I’m far less confident, eloquent (in person), and humorous — at least, less intentionally humorous — than I was in my 20s or 30s, but I’m a whole lot more confident, eloquent, and (occasionally intentionally) humorous than I was a few years ago.
So, I need to remember to keep my focus relevant, and not think too far back.
Emotional boundaries: My pain shouldn’t be your pain
There’s a trick to disclosing without wounding, even when what you’re disclosing is tremendously difficult. Good boundaries are key.
You may have noticed… people tend to pull away from pain. It’s an ancient reaction that happens in the most primitive parts of our central nervous systems. That means, when we’re too raw about our pain, others may pull away from us because that primitive response combines with their emotions around pain, and our pain makes them hurt emotionally.

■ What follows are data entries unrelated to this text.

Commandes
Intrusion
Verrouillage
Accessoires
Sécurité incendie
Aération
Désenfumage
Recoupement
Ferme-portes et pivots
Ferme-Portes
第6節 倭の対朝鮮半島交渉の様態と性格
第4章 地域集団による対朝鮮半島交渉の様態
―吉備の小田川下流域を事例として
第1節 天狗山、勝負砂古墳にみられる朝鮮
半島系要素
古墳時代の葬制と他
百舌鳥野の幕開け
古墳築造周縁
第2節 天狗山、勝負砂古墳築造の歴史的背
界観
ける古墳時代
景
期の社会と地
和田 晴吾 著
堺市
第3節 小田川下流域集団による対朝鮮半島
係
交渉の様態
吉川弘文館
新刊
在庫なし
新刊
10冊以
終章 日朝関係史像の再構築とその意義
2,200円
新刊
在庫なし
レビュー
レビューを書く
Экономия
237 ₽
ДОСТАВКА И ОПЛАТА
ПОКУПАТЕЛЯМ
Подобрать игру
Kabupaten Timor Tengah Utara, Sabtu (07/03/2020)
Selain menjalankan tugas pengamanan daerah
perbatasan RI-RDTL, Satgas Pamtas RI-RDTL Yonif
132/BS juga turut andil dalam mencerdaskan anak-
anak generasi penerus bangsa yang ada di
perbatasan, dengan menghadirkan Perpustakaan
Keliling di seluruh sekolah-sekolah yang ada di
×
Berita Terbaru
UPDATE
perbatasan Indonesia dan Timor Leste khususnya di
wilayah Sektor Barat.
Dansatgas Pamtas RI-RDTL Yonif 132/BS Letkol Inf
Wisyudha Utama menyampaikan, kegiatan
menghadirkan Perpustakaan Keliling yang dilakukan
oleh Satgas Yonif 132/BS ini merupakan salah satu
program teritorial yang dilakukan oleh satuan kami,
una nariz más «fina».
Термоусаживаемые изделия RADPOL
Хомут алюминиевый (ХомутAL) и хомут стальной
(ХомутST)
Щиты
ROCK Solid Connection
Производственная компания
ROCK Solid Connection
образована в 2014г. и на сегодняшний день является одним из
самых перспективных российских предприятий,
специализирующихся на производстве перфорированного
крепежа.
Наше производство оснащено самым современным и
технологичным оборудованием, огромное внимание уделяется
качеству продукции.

I remember how I used to open with the idea that my pain is my pain and others don’t need to imagine it or take it on.
This approach of “it’s not your pain, so let it go” frees many people up to re-engage from a rational distance which works for both of us. It’s important to give others the distance they need, because then they don’t feel a need to pull back further to protect themselves, and can stay in contact. They don’t feel driven to pull away from all that pain.
Each of us, well or ill, has to carry our own load, and really isn’t equipped to take on others’ loads as well. I try to remember that and respect the loads of others. It usually works out well.
Come to think of it, it’s essential to relationship maintenance.
Taking it on vs. bearing witness
When I was a nurse, I dealt with harrowing human experiences all the time. I could handle it with real care, and go back next day and do it all again, because I was clear that my load was my load and their load was their load, and the most healing and empowering thing to do for another person is to bear witness to their struggle without trying to take over. The one with the struggle is the one best qualified to find their best solutions; having that implicit faith in them, I found, is tremendously powerful.
For those of us in dreadful situations, we don’t get to choose the reaction others have to our struggles. All we can do is try to back-lead, essentially, guiding them tactfully to a more comfortable position.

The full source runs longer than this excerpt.